The recent controversy about gender imbalance and sexism in open content communities has been remarkable this summer, and this week's news about Shuttleworth's comments might mean it will extend into the autumn. While I think these events merit a historical and cultural analysis -- and prompts the questions if sexism increased, is it being noticed more, or both? -- I want to postpone that undertaking for the moment. Instead, I wonder if the recent demographic data that shows women are about 13% of Wikipedians affects its topical coverage?
As you can see in this Comparison of Biographies , Wikipedia does very well in its coverage of National Women's History Project (NWHP) biographies relative to Encyclopaedia Britannica .
64 entries are missing from EB; 23 from WP. 23 entries are in neither. For articles existing in both, WP articles are 6.29 times larger on average (median of 4.00).
That is, of 174 women, Wikipedia is missing articles on 23 of them.
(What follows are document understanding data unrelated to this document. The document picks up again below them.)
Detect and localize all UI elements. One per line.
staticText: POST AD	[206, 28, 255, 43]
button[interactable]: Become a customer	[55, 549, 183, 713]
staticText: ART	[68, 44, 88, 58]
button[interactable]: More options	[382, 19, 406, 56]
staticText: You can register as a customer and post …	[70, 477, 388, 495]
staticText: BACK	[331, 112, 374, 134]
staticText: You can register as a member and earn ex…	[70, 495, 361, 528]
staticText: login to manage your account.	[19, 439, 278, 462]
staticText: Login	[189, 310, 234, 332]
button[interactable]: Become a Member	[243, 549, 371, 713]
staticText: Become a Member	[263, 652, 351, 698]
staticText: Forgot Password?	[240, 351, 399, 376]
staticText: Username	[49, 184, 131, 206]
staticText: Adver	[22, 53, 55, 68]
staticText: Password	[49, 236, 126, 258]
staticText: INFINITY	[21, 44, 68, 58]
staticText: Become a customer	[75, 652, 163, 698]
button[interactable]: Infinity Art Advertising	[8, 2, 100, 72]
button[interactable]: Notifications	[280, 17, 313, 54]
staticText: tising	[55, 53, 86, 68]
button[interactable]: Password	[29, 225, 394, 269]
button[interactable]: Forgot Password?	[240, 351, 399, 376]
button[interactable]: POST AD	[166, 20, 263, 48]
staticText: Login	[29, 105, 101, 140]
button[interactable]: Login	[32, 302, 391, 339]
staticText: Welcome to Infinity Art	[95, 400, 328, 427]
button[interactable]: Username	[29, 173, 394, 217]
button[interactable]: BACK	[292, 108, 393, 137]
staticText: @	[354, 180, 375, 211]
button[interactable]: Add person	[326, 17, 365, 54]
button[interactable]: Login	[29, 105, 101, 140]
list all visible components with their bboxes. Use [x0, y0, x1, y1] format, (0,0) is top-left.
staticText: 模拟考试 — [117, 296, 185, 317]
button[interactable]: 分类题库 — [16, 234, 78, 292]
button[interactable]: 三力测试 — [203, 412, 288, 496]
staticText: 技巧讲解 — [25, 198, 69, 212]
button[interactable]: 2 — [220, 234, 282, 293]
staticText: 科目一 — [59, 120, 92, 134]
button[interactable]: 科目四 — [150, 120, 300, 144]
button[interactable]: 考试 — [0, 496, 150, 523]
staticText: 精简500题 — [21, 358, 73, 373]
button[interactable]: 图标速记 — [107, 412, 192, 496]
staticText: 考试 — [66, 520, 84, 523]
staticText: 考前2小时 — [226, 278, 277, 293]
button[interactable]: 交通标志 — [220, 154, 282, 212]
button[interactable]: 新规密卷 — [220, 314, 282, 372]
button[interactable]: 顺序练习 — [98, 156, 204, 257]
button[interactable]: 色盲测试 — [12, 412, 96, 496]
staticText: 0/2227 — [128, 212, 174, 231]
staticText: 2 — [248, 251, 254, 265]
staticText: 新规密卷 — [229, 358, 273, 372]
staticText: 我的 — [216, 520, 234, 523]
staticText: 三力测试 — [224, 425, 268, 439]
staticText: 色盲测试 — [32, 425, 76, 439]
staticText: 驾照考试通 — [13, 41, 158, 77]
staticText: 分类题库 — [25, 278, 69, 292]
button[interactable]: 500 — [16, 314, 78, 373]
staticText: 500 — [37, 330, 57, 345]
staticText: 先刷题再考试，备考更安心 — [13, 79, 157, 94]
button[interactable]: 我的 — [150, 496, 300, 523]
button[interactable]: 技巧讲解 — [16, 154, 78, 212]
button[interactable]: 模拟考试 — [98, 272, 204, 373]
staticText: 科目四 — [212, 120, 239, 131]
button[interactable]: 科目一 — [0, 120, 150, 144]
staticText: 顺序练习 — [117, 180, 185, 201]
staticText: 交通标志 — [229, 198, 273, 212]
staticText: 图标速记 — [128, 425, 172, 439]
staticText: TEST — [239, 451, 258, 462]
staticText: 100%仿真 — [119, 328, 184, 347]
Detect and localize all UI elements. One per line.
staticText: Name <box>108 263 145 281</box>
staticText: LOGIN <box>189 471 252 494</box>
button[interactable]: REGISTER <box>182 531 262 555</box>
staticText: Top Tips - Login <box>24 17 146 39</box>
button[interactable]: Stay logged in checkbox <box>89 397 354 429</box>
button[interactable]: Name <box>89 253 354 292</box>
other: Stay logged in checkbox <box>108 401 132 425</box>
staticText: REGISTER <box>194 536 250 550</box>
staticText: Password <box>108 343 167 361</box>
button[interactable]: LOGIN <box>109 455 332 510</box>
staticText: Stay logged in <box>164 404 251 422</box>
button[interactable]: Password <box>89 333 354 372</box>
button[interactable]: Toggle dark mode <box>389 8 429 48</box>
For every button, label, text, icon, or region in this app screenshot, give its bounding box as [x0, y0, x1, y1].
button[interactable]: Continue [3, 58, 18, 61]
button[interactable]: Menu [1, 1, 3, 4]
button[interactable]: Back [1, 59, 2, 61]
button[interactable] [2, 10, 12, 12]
That's almost a third of those missing from Britannica , which doesn't have any articles not at Wikipedia. When both do have an article, Wikipedia articles have much more content. Of course, those are just the quantitative numbers. Even so, when I browse the actual articles, I am partial to the extra content and images of Wikipedia.
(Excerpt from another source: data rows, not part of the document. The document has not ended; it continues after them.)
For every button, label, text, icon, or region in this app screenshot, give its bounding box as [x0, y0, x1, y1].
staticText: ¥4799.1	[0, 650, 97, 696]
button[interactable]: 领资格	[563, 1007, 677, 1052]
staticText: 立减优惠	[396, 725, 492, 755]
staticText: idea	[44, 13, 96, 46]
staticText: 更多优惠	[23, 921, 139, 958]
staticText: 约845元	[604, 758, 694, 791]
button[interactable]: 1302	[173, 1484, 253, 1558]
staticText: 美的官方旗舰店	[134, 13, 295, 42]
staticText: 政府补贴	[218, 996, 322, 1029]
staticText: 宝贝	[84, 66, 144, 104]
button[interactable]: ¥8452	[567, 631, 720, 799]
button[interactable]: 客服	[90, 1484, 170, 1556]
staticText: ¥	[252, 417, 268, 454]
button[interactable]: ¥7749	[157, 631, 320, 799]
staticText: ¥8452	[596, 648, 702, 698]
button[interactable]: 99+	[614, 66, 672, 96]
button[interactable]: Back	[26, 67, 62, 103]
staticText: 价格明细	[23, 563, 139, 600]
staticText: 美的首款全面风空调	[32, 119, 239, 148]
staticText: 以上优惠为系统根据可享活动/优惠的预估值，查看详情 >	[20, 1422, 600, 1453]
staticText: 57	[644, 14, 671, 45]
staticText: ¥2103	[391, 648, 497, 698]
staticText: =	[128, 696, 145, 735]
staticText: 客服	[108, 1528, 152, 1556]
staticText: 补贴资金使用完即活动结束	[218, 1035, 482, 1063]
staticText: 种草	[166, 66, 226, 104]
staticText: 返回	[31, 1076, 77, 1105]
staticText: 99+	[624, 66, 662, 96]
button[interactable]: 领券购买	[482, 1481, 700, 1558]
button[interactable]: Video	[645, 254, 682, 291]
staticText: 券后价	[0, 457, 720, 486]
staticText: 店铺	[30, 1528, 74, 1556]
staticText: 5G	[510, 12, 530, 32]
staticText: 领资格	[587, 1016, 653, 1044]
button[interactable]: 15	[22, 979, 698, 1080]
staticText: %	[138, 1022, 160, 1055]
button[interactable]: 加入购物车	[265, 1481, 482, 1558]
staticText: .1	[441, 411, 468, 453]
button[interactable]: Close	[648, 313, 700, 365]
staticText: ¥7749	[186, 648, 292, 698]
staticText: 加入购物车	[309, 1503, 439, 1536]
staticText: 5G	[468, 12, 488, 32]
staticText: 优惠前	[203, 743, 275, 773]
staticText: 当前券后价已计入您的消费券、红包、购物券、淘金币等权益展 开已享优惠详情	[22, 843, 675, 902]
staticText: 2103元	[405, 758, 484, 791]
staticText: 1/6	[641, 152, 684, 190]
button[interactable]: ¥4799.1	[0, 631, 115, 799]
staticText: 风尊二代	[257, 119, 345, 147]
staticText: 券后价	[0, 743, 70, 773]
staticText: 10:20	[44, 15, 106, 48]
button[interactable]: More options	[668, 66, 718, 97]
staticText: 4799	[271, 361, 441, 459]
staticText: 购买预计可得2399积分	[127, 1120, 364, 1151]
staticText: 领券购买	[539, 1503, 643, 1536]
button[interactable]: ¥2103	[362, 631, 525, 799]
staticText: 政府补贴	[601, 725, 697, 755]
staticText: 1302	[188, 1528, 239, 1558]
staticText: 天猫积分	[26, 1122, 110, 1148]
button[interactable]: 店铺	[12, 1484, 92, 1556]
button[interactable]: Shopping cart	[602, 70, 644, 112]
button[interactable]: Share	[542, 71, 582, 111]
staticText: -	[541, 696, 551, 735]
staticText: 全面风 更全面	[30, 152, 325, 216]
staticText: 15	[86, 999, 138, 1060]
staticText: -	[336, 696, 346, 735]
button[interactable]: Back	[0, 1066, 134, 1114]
Yet, a difficulty in this work is finding a useful corpus of biographical persons. To say that there are more articles about men than women in any reference work, isn't saying much given world history. So, for this analysis I use those women recognized by the NWHP for Women's History Month. The NWHP is a nice collection in that it has both well known women and lesser-known women who are thought to be notable nonetheless. However, this only tells us that Wikipedia has greater coverage of women than a traditional encyclopedia. (And while this is one of the first large and topical -- rather than quality -- comparisons it should not be all that surprising given Wikipedia's size.) And, Wikipedians are aware of their own systemic bias and make attempts to counter it. For example, those recognized by Black History Month were the focus of a WikiProject that documented every person recognized. (Ironically, this list was taken from Britannica. And perhaps the NWHP list will prompt a similar project at Wikipedia, which is why I use permanent links to the specific versions I analyzed.)
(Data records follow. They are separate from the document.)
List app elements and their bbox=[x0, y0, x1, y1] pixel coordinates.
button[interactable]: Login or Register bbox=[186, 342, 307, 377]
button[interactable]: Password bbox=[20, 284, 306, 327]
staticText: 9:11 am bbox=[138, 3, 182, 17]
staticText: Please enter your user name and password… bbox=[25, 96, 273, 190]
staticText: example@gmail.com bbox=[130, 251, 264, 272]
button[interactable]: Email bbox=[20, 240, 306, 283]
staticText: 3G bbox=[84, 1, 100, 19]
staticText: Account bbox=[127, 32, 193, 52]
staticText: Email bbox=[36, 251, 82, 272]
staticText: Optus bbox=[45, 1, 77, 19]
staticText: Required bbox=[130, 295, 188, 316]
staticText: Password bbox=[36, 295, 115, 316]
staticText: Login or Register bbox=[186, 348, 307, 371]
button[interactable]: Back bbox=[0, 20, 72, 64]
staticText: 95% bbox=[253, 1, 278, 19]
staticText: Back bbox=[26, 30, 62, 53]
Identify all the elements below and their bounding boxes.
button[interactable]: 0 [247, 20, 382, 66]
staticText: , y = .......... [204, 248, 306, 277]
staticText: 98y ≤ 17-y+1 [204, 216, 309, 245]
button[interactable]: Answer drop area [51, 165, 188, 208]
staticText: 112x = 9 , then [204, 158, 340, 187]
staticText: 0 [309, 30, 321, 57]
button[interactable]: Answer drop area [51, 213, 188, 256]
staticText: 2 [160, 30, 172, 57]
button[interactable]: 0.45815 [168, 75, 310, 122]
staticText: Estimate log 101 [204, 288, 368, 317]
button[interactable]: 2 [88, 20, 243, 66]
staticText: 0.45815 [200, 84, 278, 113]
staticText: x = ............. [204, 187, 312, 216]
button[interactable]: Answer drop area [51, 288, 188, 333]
What would really be nice is a source corpus of notable persons, both male and female. I could then compare this against Wikipedia and Britannica to see how they fare relative to the source corpus. That is, a source corpus of 100 people might recognize 75 men and 25 women (25% female), and if one of the references had a 60/15 split, it'd be less "feminine" (20%) than the source. How, then, does each reference work compare to each other, relative to their source? If you have a suggestion for corpus, please leave a comment.
Finally, while speaking with Nora about this, she also raised the question of if the gender ratio of disruptive editors differs from that of the larger community? Our hypothesis is disruptive editors might be disproportionately male. But who can say? Unfortunately, I expect it's difficult to get survey responses from such editors.